“Oh, of course!” But though he spoke confidently, it was remarkable how frequently he was obliged during the next mornings to go off to some distant point. It was on one of these mornings that M. Bourget arrived.

The second breakfast was over, and he sturdily refused the offers of hospitality which Mme. de Beaudrillart pressed upon him with ceremonious care.

“No, no, madame,” he said. “I’m here on business, and, with your leave, I’ll go and see about it at once.”

“But, unfortunately, monsieur, my son is not here to conduct you.”

M. Bourget stared, the awe of his first visit having considerably lessened.

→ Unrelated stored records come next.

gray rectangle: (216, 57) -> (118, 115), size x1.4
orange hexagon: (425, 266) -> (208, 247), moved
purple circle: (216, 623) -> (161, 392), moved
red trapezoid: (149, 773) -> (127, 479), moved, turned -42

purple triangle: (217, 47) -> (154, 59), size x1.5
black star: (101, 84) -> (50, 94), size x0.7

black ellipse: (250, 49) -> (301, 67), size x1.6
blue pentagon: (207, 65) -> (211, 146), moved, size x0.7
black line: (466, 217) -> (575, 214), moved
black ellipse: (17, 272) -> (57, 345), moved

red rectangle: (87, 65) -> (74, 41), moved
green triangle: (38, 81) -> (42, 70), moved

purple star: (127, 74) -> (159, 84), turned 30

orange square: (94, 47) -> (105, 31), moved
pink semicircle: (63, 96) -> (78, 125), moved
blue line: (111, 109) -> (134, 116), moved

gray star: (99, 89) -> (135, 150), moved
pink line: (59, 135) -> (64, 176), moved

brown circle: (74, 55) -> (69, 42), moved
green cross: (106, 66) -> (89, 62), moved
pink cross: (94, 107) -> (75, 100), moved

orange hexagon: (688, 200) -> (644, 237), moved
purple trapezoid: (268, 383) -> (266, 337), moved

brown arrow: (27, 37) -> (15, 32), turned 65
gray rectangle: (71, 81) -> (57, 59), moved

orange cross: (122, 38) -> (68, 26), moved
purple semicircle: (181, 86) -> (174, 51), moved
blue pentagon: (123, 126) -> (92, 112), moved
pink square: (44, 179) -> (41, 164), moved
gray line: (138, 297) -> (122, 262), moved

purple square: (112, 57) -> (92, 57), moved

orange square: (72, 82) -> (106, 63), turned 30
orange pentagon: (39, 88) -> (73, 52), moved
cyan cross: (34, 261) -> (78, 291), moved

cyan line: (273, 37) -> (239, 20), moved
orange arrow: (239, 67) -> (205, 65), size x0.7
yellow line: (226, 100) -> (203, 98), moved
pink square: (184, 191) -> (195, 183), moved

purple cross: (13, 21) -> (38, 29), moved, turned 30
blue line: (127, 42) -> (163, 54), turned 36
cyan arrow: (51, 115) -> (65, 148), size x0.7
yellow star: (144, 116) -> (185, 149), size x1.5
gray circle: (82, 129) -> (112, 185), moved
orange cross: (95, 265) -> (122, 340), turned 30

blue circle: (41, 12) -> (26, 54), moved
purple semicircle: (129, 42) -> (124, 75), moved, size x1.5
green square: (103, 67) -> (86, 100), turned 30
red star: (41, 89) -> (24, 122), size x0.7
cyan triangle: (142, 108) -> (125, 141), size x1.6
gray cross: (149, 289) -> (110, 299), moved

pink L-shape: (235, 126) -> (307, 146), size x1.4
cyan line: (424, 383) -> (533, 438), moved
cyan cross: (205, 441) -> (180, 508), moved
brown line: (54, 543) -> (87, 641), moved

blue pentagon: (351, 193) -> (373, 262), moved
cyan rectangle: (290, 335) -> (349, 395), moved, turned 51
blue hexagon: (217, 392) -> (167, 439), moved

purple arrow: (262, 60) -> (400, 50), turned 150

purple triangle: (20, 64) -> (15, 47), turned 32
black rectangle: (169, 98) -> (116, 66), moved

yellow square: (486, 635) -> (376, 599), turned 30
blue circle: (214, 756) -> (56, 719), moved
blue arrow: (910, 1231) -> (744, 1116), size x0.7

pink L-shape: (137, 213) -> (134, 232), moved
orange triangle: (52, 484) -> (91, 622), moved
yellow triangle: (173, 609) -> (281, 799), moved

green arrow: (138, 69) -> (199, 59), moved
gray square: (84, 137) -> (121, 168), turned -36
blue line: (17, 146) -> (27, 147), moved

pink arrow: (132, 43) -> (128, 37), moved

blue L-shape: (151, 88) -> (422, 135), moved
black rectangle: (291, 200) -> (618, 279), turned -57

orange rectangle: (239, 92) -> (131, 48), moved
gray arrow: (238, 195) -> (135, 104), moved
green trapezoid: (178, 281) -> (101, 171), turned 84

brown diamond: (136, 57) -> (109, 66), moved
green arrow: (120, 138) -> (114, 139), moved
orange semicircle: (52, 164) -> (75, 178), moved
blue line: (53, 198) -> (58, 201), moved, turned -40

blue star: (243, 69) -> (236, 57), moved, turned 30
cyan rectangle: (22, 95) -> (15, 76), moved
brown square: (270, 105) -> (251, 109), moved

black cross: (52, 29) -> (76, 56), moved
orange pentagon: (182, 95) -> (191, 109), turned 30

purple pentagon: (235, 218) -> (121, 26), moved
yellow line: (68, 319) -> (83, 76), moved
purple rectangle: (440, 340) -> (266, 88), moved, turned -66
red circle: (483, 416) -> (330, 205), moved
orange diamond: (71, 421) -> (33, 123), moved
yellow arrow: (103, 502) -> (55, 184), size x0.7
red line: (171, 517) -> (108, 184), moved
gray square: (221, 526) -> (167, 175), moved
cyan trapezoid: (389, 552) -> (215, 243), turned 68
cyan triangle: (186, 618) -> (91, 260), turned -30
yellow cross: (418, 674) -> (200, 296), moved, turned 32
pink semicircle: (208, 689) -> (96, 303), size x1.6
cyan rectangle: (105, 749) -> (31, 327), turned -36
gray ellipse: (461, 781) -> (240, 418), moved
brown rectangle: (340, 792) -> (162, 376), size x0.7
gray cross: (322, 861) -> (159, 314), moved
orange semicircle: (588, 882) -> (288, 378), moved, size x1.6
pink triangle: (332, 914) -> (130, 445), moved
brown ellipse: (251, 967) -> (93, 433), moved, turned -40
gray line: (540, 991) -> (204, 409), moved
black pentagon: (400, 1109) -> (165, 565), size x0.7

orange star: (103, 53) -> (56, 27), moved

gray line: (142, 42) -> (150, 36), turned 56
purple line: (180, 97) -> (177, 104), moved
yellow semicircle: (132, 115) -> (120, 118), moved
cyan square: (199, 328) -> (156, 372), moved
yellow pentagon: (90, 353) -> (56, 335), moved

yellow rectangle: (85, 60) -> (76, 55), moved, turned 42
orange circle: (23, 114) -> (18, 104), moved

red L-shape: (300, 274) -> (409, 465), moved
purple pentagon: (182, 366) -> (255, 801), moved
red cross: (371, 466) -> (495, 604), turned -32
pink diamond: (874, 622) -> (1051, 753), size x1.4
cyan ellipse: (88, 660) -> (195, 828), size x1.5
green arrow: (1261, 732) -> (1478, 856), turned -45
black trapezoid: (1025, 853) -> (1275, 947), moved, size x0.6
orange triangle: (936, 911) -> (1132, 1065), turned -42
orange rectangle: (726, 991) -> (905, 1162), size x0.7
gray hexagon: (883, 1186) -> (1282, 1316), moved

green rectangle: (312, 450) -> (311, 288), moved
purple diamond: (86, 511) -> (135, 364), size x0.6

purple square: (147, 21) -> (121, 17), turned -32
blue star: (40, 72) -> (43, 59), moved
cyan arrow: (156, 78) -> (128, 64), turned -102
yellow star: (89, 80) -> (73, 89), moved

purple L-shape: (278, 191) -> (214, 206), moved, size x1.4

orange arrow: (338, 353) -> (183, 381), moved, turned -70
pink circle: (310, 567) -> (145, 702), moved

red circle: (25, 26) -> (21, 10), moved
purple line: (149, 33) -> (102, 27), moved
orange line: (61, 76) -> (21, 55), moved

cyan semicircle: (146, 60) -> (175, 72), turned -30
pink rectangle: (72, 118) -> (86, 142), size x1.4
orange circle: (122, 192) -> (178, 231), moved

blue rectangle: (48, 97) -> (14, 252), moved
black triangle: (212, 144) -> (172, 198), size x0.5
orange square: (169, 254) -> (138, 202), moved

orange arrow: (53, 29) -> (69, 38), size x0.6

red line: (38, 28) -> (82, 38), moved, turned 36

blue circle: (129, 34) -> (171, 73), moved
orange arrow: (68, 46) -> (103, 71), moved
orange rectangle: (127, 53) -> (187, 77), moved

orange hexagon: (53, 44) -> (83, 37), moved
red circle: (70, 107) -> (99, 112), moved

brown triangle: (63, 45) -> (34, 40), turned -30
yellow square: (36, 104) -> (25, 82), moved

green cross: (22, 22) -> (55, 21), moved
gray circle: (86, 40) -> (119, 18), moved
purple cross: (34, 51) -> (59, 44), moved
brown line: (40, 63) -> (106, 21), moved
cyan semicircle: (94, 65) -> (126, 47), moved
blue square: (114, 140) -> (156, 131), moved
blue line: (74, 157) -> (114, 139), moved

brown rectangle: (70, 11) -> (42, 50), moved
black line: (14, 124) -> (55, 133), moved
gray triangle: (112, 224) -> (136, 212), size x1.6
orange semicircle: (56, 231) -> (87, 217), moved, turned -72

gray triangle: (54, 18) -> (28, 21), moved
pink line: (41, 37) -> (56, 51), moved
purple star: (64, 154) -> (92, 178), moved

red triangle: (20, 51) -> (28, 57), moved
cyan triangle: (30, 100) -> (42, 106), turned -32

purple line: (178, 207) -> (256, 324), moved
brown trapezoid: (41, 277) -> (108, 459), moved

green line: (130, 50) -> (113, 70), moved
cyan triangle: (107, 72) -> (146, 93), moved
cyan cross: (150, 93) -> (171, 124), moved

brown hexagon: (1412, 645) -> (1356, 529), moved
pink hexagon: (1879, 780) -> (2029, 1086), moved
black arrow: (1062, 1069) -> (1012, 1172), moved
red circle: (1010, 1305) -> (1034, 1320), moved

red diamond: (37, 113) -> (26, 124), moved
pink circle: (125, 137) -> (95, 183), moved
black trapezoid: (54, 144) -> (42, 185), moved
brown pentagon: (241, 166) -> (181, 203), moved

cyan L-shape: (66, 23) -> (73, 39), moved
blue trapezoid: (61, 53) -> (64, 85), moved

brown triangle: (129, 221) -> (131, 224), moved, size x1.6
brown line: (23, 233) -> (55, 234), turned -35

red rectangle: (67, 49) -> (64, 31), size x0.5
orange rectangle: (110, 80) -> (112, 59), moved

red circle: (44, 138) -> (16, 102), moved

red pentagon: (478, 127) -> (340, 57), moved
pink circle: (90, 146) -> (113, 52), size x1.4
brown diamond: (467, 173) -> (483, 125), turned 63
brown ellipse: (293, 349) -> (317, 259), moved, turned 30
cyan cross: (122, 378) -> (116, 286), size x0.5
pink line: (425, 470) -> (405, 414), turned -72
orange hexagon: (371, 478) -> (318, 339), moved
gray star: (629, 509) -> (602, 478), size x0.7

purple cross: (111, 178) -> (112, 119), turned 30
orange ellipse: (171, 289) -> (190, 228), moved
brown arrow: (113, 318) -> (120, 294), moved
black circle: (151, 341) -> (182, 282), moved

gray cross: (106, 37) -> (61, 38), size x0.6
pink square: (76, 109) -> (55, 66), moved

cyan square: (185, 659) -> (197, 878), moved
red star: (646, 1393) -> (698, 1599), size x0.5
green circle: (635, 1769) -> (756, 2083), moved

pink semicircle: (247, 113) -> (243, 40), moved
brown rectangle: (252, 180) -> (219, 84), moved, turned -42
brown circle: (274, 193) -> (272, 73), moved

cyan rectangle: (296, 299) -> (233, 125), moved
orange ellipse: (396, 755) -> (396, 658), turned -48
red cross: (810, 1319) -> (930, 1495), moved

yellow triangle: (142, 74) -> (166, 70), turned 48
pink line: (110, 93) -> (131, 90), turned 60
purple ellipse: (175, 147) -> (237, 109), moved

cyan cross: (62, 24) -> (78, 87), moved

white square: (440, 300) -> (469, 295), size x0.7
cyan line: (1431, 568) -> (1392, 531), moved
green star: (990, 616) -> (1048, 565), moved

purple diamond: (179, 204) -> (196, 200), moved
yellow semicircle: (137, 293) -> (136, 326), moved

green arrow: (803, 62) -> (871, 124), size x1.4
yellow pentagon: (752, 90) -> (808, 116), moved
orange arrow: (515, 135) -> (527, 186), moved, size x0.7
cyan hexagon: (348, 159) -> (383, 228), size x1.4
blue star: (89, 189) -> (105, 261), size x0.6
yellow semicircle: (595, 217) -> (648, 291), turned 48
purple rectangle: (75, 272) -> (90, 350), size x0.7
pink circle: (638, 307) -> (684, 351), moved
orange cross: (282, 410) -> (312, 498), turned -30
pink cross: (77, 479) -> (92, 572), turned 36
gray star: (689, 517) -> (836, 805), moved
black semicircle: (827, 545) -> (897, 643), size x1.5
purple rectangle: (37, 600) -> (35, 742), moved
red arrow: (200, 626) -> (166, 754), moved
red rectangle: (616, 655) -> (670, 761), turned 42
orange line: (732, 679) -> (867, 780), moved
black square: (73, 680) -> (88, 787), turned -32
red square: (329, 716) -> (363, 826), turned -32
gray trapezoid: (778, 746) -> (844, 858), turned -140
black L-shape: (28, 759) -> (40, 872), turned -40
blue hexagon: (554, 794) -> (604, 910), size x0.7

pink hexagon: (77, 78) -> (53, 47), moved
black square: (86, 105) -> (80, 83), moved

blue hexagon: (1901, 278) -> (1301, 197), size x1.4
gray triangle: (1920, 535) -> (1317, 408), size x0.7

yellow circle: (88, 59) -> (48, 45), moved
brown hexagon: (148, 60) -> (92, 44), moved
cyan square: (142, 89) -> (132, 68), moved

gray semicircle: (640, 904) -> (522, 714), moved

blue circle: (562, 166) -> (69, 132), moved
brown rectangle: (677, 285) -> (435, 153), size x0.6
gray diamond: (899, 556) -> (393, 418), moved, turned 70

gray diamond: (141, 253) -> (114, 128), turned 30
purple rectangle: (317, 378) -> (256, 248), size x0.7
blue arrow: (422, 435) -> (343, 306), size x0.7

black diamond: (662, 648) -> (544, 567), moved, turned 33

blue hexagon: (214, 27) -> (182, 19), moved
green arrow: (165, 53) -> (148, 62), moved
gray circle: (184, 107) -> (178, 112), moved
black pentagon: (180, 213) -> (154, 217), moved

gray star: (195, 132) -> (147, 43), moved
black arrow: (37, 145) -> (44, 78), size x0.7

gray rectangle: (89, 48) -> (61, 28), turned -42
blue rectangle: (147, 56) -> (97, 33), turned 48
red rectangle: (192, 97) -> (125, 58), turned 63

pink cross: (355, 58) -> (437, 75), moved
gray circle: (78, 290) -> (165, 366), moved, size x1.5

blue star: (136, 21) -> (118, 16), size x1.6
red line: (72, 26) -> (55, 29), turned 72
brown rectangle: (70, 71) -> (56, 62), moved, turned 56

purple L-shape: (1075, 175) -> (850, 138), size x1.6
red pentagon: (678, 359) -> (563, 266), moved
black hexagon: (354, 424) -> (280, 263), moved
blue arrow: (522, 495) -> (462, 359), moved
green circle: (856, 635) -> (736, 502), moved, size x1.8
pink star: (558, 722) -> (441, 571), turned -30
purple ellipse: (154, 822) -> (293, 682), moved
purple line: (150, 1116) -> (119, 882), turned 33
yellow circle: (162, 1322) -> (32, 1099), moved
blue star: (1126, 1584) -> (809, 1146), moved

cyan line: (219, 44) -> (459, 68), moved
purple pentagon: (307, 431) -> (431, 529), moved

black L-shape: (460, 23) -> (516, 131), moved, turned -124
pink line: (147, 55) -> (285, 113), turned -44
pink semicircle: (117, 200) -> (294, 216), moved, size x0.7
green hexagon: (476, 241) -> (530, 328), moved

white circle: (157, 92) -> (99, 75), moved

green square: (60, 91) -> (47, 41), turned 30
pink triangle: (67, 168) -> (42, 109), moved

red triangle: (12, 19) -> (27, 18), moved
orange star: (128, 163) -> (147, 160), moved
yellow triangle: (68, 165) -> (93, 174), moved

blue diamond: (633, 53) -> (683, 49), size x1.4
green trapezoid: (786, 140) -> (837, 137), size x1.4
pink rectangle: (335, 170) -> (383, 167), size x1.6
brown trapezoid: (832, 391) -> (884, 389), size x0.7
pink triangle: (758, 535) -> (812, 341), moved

“Much obliged, madame, but I require no conducting. Fauvel and I have done a good deal of work together before now, and I don’t think he’ll try to palm off anything discreditable upon me. I mean to see, though, and perhaps one of the young ladies would like to come, too. Mademoiselle Félicie looks as if she wanted fresh air, poor thing! I dare say it’s a trial to her to be so hard of hearing.”

“Sometimes it’s more a trial to hear at all, Monsieur Bourget,” said Claire, gazing at the ceiling. She burst out when they were alone: “Heavens! are we to have that odious man inflicted upon us whenever he chooses to think that Poissy requires his superintendence? And Léon has no doubt gone away on purpose? If he presents us with a father-in-law in the shape of a builder—or a mason? Which was it?”—“Oh, a builder. Fauvel is the mason.”

”—He might at least share the labours of entertaining him.”

“One could endure the builder,” said Félicie, creeping with her small steps towards the window, “if he were not such a terrible freethinker. Abbé Nisard says you can never be certain what he will not say.”

“If he says anything to you it will be shouted,” laughed Claire. “To have brought that great voice on your head is serious.”